Mientras el rostro de la religio estuvo caracterizado por la opción conventual y la existencia del clero profesional como primer estamento social, el problema capital moral de la configuración bipolar del mundo de aquel tiempo pudo mantenerse invisible: el «ser humano cristiano» —(Christenmensch), una expresión de Lutero— tenía que arreglárselas para asumir responsabilidad respecto a la praxis en este mundo. La huida del mundo está bien, y el trabajo en la configuración de las circunstancias, aún mejor. Mil años después de que el cristianismo llegara al poder por medio de la alianza de la Iglesia con la monarquía, la retirada al desierto no podía permanecer como solución general a largo plazo. La monarquía cristiana de tipo veteroeuropeo había dado un primer paso en el campo pragmático; el ultramontanismo del siglo XIX, un segundo; la democrazia cristiana del siglo XX llevó a cabo el tercero. En todos ellos no podía dejar de suceder que, como hipocresía sensible a la situación, la política real cristiana estableciera sus liaisons con las circunstancias que ostentaban y proporcionaban poder.

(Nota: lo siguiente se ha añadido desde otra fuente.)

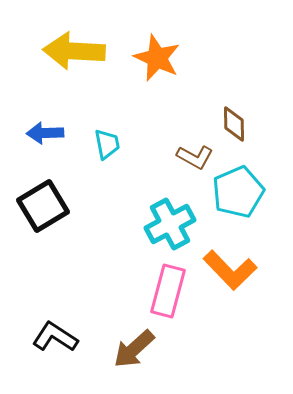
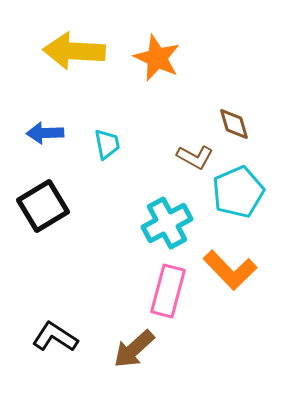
brown diamond: rotated 15 degrees counterclockwise
cyan cross: moved 3 px left, 1 px up
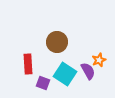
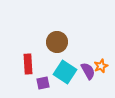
orange star: moved 2 px right, 6 px down
cyan square: moved 2 px up
purple square: rotated 32 degrees counterclockwise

Habría que esperar hasta finales de la Edad Media para que la «religión» creciera hasta convertirse en una nube tormentosa proveniente del Atlántico, que había de ensombrecer el clima mental del continente llamado «Europa» —hasta entonces, el Occidente—, nube que empezó a perfilarse tras el viaje de Colón. Creció cuando con los barcos que retornaban de todas partes llegaron noticias de cientos y miles de pueblos, cuyas curiosas formas de comportamiento con sus dioses eran interpretables a veces como caricaturas de la vida creyente europea. La nube descargó en forma de las guerras cristianas de religión, en las que se luchaba por la certidumbre de la salvación con las armas. Tras el largo siglo XVI —que duró desde 1517 a 1648— la «clase política» que entonces estaba surgiendo consiguió acabar con las guerras de los Estados religiosamente codificados con la Paz de Westfalia, que hay que interpretar como la primera concesión al «relativismo» del que viene lamentándose Roma hasta el día de hoy.